Coming into the season, there were very few who expected to see the type of production that Dionate Johnson has put up this season. Entering their week 11 game against the Jaguars, Johnson has caught 37 passes, for 426 yards and four touchdowns, all ranking third on the team. He has certainly become a favorite for Ben Roethlisberger, who has targeted Johnson 65 times, the second most on the team.
Teams are beginning to respect his speed and ability to stretch the field, and that respect is allowing Johnson to create natural separation. His rare combination of speed and route running devastates opponents, and creating mismatches all over the field.
Sunday against the Bengals was an exclamation point of a breakout campaign for Johnson. The way he attacked the leverage of his opponents and used his speed to his advantage engineered him to a six catch, 116 yard and one touchdown game.
Diontae Johnson is one of the league’s smoothest route runners, who deserves more buzz as the talent he is. His play with Big Ben this season solidified his ability to be more than a player that stretches the field vertically.
Nuanced Route Technicality
The way that Dionate Johnson creates even the most subtle of separation is a thing of beauty. His continued repetition of running full speed on every single route, even when he knows he won’t get the ball, gives him an easier chance to open the defensive back’s hips.
In this first play, Johnson has run plenty of fade and fly routes during the game, leaving the defensive back on his heels waiting to turn and run with him. Because of that threat, and Johnson’s ability to cut on a dime, he runs the slant route in a way where the window to throw in, is wide. Ben delivers a strike right on his hip as Johnson makes his cut. It was poetry in motion, and a sign of a wideout and quarterback being on the same page.
This second play is a great example of Johnson setting up the Bengals defensive backs with a double move. On third downs or long downs, the Steelers line up Johnson to the field side of the hash, to run a deep out. This is a go to play for teams that like to work the sidelines, like the Steelers. Because, once again, there’s that threat for Johnson to go over the top, and corners respect his long speed, it allows Johnson to attack their leverage. With Johnson, he sells the post once he’s breaking down, forces his man to open his hips inside, and breaks outside to the sideline. This is an incredibly difficult route to cover, because if ran thoroughly, the receiver creates separation. Johnson constantly puts pressure on his opposition. On the next sequence, Johnson once again pushes vertical, gives a slight nod breaking outside, and plants on his next step, getting vertical. He doesn’t get the ball thrown his way, but it still is one pretty route.
Settling In Zone
The hardest thing about beating zone coverage is getting proper timing down between receiver and quarterback, and finding the soft spots. Part of that was compromised earlier in the season, and to some degree, due to the COVID-19 pandemic. Now, however, Johnson and Big Ben have seemed to find that connection. This play below is a perfect example. Bengals roll their coverage at the snap, as the man over Johnson rolls toward the middle of the field. It leaves Johnson alone on the edge, and instead of booking it down the sideline to try and catch a long ball, he settles his body. Johnson naturally stays wide and maintains his spacing, allowing Roethlisberger to drop it in between two defenders. Johnson understanding what he needed to do in a snapshot is showing his growth and maturity as a receiver.
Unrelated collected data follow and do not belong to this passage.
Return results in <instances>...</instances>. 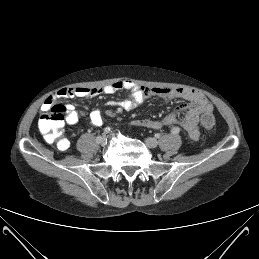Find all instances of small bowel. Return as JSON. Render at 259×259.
I'll return each instance as SVG.
<instances>
[{
  "label": "small bowel",
  "mask_w": 259,
  "mask_h": 259,
  "mask_svg": "<svg viewBox=\"0 0 259 259\" xmlns=\"http://www.w3.org/2000/svg\"><path fill=\"white\" fill-rule=\"evenodd\" d=\"M124 90L129 93V98L121 101L110 100L108 107H118L131 111L142 105L148 98L159 96L165 99L180 98L182 103L174 113H170L159 120L138 119L132 122L133 126H141L150 129H161L163 127L175 126L183 129L192 140H198L200 132L198 129L199 118L202 114L211 113L213 106L210 101L200 92L189 89H174L167 87H147L138 85L132 81L123 80L94 88H62L50 96L42 105V110L48 108L51 103L58 99L66 98H90L101 94L111 95L117 91ZM65 120L68 124H76L81 117L88 116L93 126H100L104 120V113L100 109L87 113L84 110H77L73 105L67 104ZM184 114L182 119L179 118ZM62 150V149H60Z\"/></svg>",
  "instance_id": "1"
}]
</instances>
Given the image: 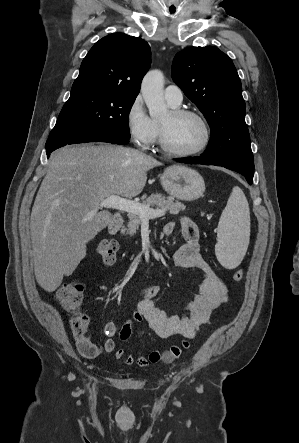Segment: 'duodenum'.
<instances>
[{"mask_svg":"<svg viewBox=\"0 0 299 443\" xmlns=\"http://www.w3.org/2000/svg\"><path fill=\"white\" fill-rule=\"evenodd\" d=\"M123 224V217L120 214H116L109 222L108 229L111 234H116Z\"/></svg>","mask_w":299,"mask_h":443,"instance_id":"410a0bca","label":"duodenum"}]
</instances>
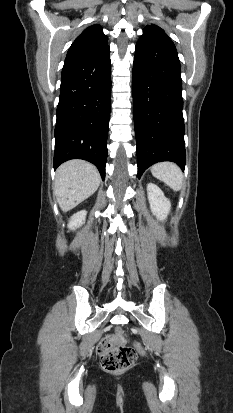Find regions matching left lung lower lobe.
Returning a JSON list of instances; mask_svg holds the SVG:
<instances>
[{"label": "left lung lower lobe", "mask_w": 233, "mask_h": 413, "mask_svg": "<svg viewBox=\"0 0 233 413\" xmlns=\"http://www.w3.org/2000/svg\"><path fill=\"white\" fill-rule=\"evenodd\" d=\"M132 82L138 178L161 161L175 162L184 171L181 70L170 38L154 33L139 39Z\"/></svg>", "instance_id": "1"}]
</instances>
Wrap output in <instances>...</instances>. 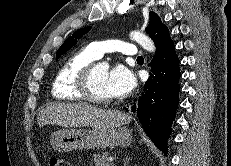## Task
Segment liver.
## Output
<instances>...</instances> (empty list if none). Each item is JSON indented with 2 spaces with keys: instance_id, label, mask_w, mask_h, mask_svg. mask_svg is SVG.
<instances>
[{
  "instance_id": "1",
  "label": "liver",
  "mask_w": 231,
  "mask_h": 166,
  "mask_svg": "<svg viewBox=\"0 0 231 166\" xmlns=\"http://www.w3.org/2000/svg\"><path fill=\"white\" fill-rule=\"evenodd\" d=\"M131 116L118 110H105L84 103H54L37 115L40 127L53 124L62 127L90 126L106 130L128 123Z\"/></svg>"
}]
</instances>
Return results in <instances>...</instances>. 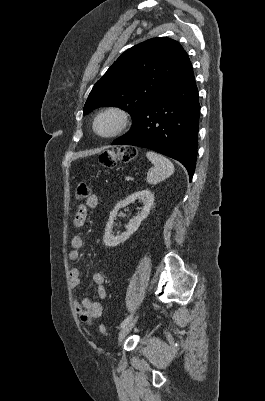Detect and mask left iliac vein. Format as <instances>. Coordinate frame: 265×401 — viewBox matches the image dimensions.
I'll use <instances>...</instances> for the list:
<instances>
[{
    "label": "left iliac vein",
    "mask_w": 265,
    "mask_h": 401,
    "mask_svg": "<svg viewBox=\"0 0 265 401\" xmlns=\"http://www.w3.org/2000/svg\"><path fill=\"white\" fill-rule=\"evenodd\" d=\"M138 320V315L129 321L119 332L118 342H122L125 337L129 334L131 329L135 326Z\"/></svg>",
    "instance_id": "1"
}]
</instances>
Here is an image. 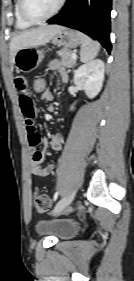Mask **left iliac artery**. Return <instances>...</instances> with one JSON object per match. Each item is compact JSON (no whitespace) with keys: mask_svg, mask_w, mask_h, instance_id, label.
<instances>
[{"mask_svg":"<svg viewBox=\"0 0 134 281\" xmlns=\"http://www.w3.org/2000/svg\"><path fill=\"white\" fill-rule=\"evenodd\" d=\"M58 195H59V191H57V192L54 194L53 201H56V200H57Z\"/></svg>","mask_w":134,"mask_h":281,"instance_id":"1","label":"left iliac artery"}]
</instances>
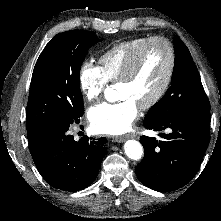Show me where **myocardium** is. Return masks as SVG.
Here are the masks:
<instances>
[{"label": "myocardium", "mask_w": 221, "mask_h": 221, "mask_svg": "<svg viewBox=\"0 0 221 221\" xmlns=\"http://www.w3.org/2000/svg\"><path fill=\"white\" fill-rule=\"evenodd\" d=\"M157 42L163 43L167 48L168 56H169L168 70H167V74L162 85L160 86L158 91L154 94V96L150 100H148L146 103L139 106L140 109L142 110H149L153 108L154 106H156L165 96V94L167 93L171 85L174 72H175V66H176V54H175V49H174L172 42L168 38L163 37V36H154V37L148 38L138 48V50L134 53V55L129 59L122 76L118 80L119 83H126V82L131 81L139 68V65H140V62H141V59L145 50L151 44H154Z\"/></svg>", "instance_id": "1"}]
</instances>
Diontae Johnson is a freakish athlete. He has juice whenever the ball is in his hands, but my only knocks of him are concentration. There have been times where Johnson has dropped catchable balls, and made questionable decisions with the ball in his hands in the open field. In this second part of the clip below, Johnson just loses sight of the ball and it goes through his hands on the wide receiver drag, screen the Steelers famously run. It’s slight mental errors that keep him from being perfect at times.
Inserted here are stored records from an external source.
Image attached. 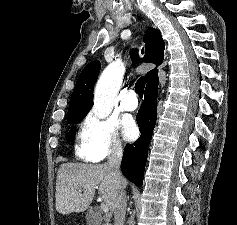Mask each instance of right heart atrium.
<instances>
[{"mask_svg": "<svg viewBox=\"0 0 237 225\" xmlns=\"http://www.w3.org/2000/svg\"><path fill=\"white\" fill-rule=\"evenodd\" d=\"M76 152L90 162L122 155L123 145L116 124L90 112L80 124Z\"/></svg>", "mask_w": 237, "mask_h": 225, "instance_id": "obj_1", "label": "right heart atrium"}]
</instances>
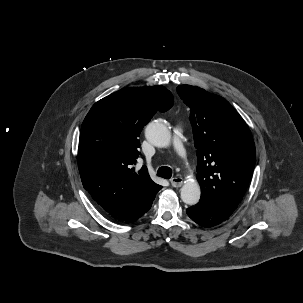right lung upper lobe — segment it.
I'll list each match as a JSON object with an SVG mask.
<instances>
[{
  "label": "right lung upper lobe",
  "instance_id": "obj_1",
  "mask_svg": "<svg viewBox=\"0 0 303 303\" xmlns=\"http://www.w3.org/2000/svg\"><path fill=\"white\" fill-rule=\"evenodd\" d=\"M172 105L173 96L163 86L130 87L96 102L83 121L78 150L83 186L117 221L140 214L162 188L145 166L137 173L132 166L143 126L157 110Z\"/></svg>",
  "mask_w": 303,
  "mask_h": 303
}]
</instances>
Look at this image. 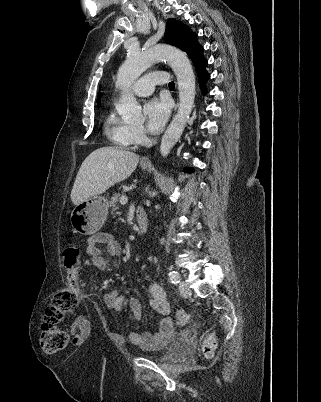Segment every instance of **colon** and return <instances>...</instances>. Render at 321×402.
I'll return each mask as SVG.
<instances>
[{
	"label": "colon",
	"instance_id": "5ec220e1",
	"mask_svg": "<svg viewBox=\"0 0 321 402\" xmlns=\"http://www.w3.org/2000/svg\"><path fill=\"white\" fill-rule=\"evenodd\" d=\"M64 262L70 286L54 294L41 325L40 344L42 350L47 354H54L67 347L69 335L59 324L65 315L76 309L78 304L76 290L82 289L78 278L79 251L76 246L71 244L65 249ZM175 317L179 326H185L188 323V315L183 311H177ZM215 346L214 335L205 338L202 348L207 358L213 357Z\"/></svg>",
	"mask_w": 321,
	"mask_h": 402
}]
</instances>
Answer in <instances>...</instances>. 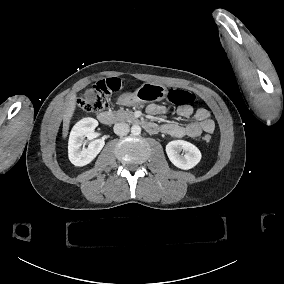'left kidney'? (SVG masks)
I'll return each mask as SVG.
<instances>
[{"mask_svg": "<svg viewBox=\"0 0 284 284\" xmlns=\"http://www.w3.org/2000/svg\"><path fill=\"white\" fill-rule=\"evenodd\" d=\"M185 154H180L181 151ZM166 153L170 161L178 168L188 170L196 166L201 160L200 150L190 142L174 140L166 145Z\"/></svg>", "mask_w": 284, "mask_h": 284, "instance_id": "5707ae66", "label": "left kidney"}]
</instances>
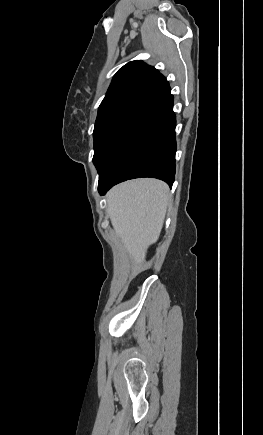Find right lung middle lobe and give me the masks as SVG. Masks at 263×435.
Segmentation results:
<instances>
[{"label":"right lung middle lobe","instance_id":"right-lung-middle-lobe-1","mask_svg":"<svg viewBox=\"0 0 263 435\" xmlns=\"http://www.w3.org/2000/svg\"><path fill=\"white\" fill-rule=\"evenodd\" d=\"M143 106L120 103L99 108L93 132V162L99 173L110 160L122 134Z\"/></svg>","mask_w":263,"mask_h":435}]
</instances>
Other times, he and Ben have not been on the same page. In the first clip above, Johnson beats his man and stacks him, but Ben throws the ball way too far inside. It needs to be on the back shoulder, or back pie line. It was another rep that was won by Johnson, though.
As time wears on, you have to believe these minor details between the two get things ironed out. The more reliable Johnson becomes in this offense, the more targets he’ll receive, allowing him to showcase his unique skill set. If this trajectory continues, and Johnson continues to grow mentally, there’s no doubt he’ll be mentioned as one of the NFL’s elite receivers.